Nesta brincadeira de faz-de-contas, o autor, de forma cómica e verdadeira dá-nos a conhecer os caminhos difíceis, com muitas quedas e tropeços, da História recente de Angola.

 

Yaa Gyasi pelo Povo Negro

Yaa Gyasi pelo Povo Negro

O livro “Homegoing” de Yaa Gyasi é um manifesto gritante pela vivência, coragem e preserverança do povo negro.

Não sei exactamente se podemos falar de um “povo negro”, mas o livro de Yaa Gyasi faz um argumento bem interessante sobre essa experiência de trauma, conflito e esperança partilhada que as pessoas negras de todo o mundo têm entre si.

Há livros que terminamos de ler e olhamos para o tecto, com o coração cheio e a certeza que levará muito tempo até lermos um livro tão bom novamente. Homegoing é tudo isso e muito mais!

O livro atravessa séculos e continentes seguindo sete gerações da mesma família.

Tudo começa com duas irmãs, separadas por um grande incêndio e criadas por comunidades distintas – uma pelos Fante e outra pelos Asante – que desconhecem a existência uma da outra e seguem as suas vidas separadas.

Effia casa-se com um oficial britânico, que vive do comércio de africanos escravizados no Castelo da Costa do Cabo e, Esi que é capturada e levada para a masmorra desse mesmo castelo e eventualmente traficada para os Estados Unidos da América, onde é escravizada.

0612-BKS-Cover-jumbo-v2
O livro segue os sonhos e pesadelos das suas irmãs. Fonte: The New York Times

A narrativa segue por ordem cronológica os encontros e desencontros das ramificações dessa família. O fogo, uma presença constante ao longo da história, representa todos os traumas, sacrifícios, dores e alegrias que atravessam os descendentes das duas irmãs.

Em cada capítulo conhecemos um novo rosto, numa nova época, e com isso as mudanças sociais, económicas e culturais tanto no Gana como nos Estados Unidos da América: a escravatura; o colonialismo; o racismo; etc.

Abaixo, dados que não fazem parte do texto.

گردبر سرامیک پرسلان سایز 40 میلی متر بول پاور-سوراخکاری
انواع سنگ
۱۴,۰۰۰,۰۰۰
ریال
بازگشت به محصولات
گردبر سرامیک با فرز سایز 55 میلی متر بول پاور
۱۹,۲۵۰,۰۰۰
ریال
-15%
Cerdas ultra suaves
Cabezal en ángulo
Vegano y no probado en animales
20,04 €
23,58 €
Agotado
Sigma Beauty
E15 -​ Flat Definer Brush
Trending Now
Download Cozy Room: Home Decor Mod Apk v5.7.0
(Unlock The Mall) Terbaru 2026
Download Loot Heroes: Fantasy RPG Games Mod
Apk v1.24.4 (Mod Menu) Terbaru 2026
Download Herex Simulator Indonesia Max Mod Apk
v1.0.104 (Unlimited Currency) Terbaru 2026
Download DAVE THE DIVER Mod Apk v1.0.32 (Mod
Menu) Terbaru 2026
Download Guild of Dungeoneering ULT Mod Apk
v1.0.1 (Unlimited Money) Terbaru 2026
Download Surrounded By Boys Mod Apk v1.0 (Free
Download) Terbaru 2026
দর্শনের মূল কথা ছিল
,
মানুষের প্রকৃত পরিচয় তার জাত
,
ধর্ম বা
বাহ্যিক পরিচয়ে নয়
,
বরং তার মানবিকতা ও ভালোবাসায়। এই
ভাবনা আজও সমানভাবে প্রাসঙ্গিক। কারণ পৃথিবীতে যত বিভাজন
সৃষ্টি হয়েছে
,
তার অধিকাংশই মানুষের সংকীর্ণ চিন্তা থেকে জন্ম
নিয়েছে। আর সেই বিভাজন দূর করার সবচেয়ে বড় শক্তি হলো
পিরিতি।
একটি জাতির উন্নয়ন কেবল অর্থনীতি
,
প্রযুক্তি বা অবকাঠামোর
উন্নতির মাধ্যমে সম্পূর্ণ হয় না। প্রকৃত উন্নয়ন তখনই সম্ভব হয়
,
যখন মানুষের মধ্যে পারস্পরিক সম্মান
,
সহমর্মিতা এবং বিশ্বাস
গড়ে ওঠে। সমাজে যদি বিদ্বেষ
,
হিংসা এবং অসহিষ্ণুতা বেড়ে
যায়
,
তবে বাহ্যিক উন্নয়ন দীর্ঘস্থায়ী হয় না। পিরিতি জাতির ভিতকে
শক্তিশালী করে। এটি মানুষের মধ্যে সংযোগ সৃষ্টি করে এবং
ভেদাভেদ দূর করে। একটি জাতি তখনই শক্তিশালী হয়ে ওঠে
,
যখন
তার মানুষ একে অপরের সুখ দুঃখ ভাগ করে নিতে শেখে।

“The family is like the forest: if you are outside it is dense; if you are inside you see that each tree has its own position./ A família é como uma floresta: se você está do lado de fore é densa; se você está do lado de dentro, você vê cada árvore na sua própria posição”

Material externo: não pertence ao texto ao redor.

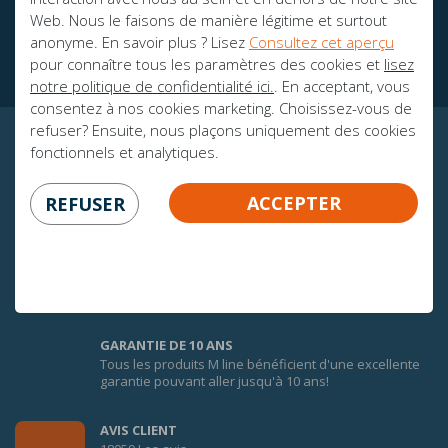
Des brochures
Web. Nous le faisons de manière légitime et surtout
Ambassadeurs
anonyme. En savoir plus ? Lisez
Consultez cet aperçu
pour connaître tous les paramètres des cookies et
lisez
notre politique de confidentialité ici.
. En acceptant, vous
consentez à nos cookies marketing. Choisissez-vous de
refuser? Ensuite, nous plaçons uniquement des cookies
fonctionnels et analytiques.
CERTITUDE GARANTIE!
ACCEPTER
REFUSER
100 JOURS DE GARANTIE D'ÉCHANGE
Afin de faire une bonne expérience du confort des
matelas M line, vous bénéficiez de 100 jours de
garantie d’échange sur tous les matelas M line pour 1
personne.* Consultez les conditions.
GARANTIE DE 10 ANS
Tous les produits M line bénéficient d'une excellente
garantie pouvant aller jusqu'à 10 ans!
AVIS CLIENT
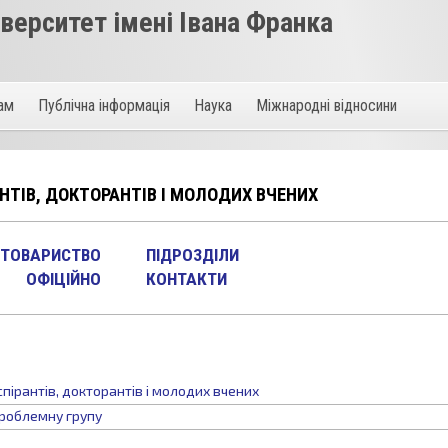
ерситет імені Івана Франка
там
Публічна інформація
Наука
Міжнародні відносини
НТІВ, ДОКТОРАНТІВ І МОЛОДИХ ВЧЕНИХ
 ТОВАРИСТВО
ПІДРОЗДІЛИ
ОФІЦІЙНО
КОНТАКТИ
пірантів, докторантів і молодих вчених
проблемну групу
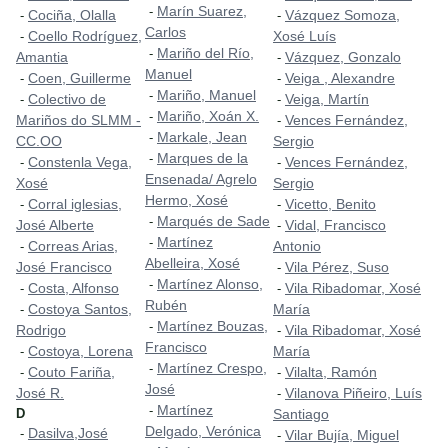
Marín Suarez,
-
Cociña, Olalla
Vázquez Somoza,
-
-
Carlos
Coello Rodríguez,
Xosé Luís
-
Mariño del Río,
-
Amantia
Vázquez, Gonzalo
-
Manuel
Coen, Guillerme
Veiga , Alexandre
-
-
Mariño, Manuel
-
Colectivo de
Veiga, Martín
-
-
Mariño, Xoán X.
-
Mariños do SLMM -
Vences Fernández,
-
Markale, Jean
-
CC.OO
Sergio
Marques de la
-
Constenla Vega,
Vences Fernández,
-
-
Ensenada/ Agrelo
Xosé
Sergio
Hermo, Xosé
Corral iglesias,
Vicetto, Benito
-
-
Marqués de Sade
-
José Alberte
Vidal, Francisco
-
Martínez
-
Correas Arias,
Antonio
-
Abelleira, Xosé
José Francisco
Vila Pérez, Suso
-
Martínez Alonso,
-
Costa, Alfonso
Vila Ribadomar, Xosé
-
-
Rubén
Costoya Santos,
María
-
Martínez Bouzas,
-
Rodrigo
Vila Ribadomar, Xosé
-
Francisco
Costoya, Lorena
María
-
Martínez Crespo,
-
Couto Fariña,
Vilalta, Ramón
-
-
José
José R.
Vilanova Piñeiro, Luís
-
Martínez
-
D
Santiago
Delgado, Verónica
Dasilva,José
-
Vilar Bujía, Miguel
-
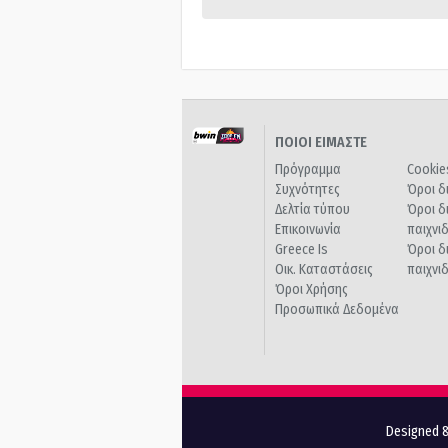
ΠΟΙΟΙ ΕΙΜΑΣΤΕ
Πρόγραμμα
Cookie
Συχνότητες
Όροι δ
Δελτία τύπου
Όροι δ
Επικοινωνία
παιχνι
Greece Is
Όροι δ
Οικ. Καταστάσεις
παιχνι
Όροι Χρήσης
Προσωπικά Δεδομένα
Designed &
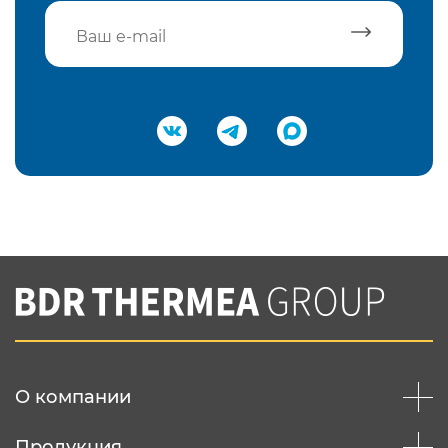
Подтвердить e-mail
Нажимая на кнопку "Отправить",
Вы соглашаетесь с
нашей политикой
конфеденциальности
Отправить
О компании
Продукция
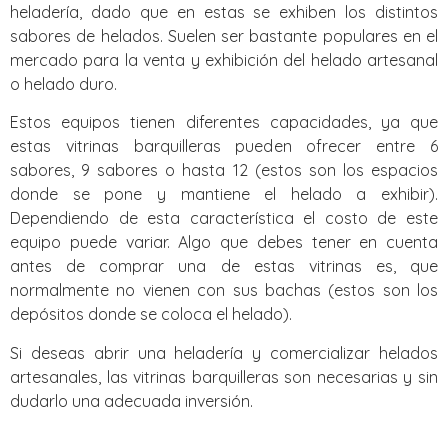
heladería, dado que en estas se exhiben los distintos
sabores de helados. Suelen ser bastante populares en el
mercado para la venta y exhibición del helado artesanal
o helado duro.
Estos equipos tienen diferentes capacidades, ya que
estas vitrinas barquilleras pueden ofrecer entre 6
sabores, 9 sabores o hasta 12 (estos son los espacios
donde se pone y mantiene el helado a exhibir).
Dependiendo de esta característica el costo de este
equipo puede variar. Algo que debes tener en cuenta
antes de comprar una de estas vitrinas es, que
normalmente no vienen con sus bachas (estos son los
depósitos donde se coloca el helado).
Si deseas abrir una heladería y comercializar helados
artesanales, las vitrinas barquilleras son necesarias y sin
dudarlo una adecuada inversión.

A história força-nos a olhar para nós mesmos e para o nosso papel na teia de relações em que estamos inseridos, tanto no tempo como no espaço.

Que segredos e traumas carregamos no nosso DNA? O que teria sido de mim se fosse eu nesse lugar?

Pelo olhar dos personagens, fica evidente como o legado da escravatura e do colonialismo, ditam o decorrer da vida, tanto do lado dos que foram para as Américas, como para aqueles que ficaram em África.

Primeiro as guerras tribais no Gana pré-colonial, no séc. XVIII, os horrores da ocupação britânica e do comércio de africanos escravizados; a promiscuidade entre os líderes ganenses e os britânicos no tráfico de humanos para alimentar a escravatura até à libertação do Gana.

Depois, o sofrimento e dor desses africanos traficados nos Estados Unidos da América, longe daquilo que és é familiar e despidos de toda a dignidade. A fuga, o medo e as perseguições nos anos pré e pós Guerra Civil Americana. O racismo e todos os riscos aliados à vida nos subúrbios das grandes cidades.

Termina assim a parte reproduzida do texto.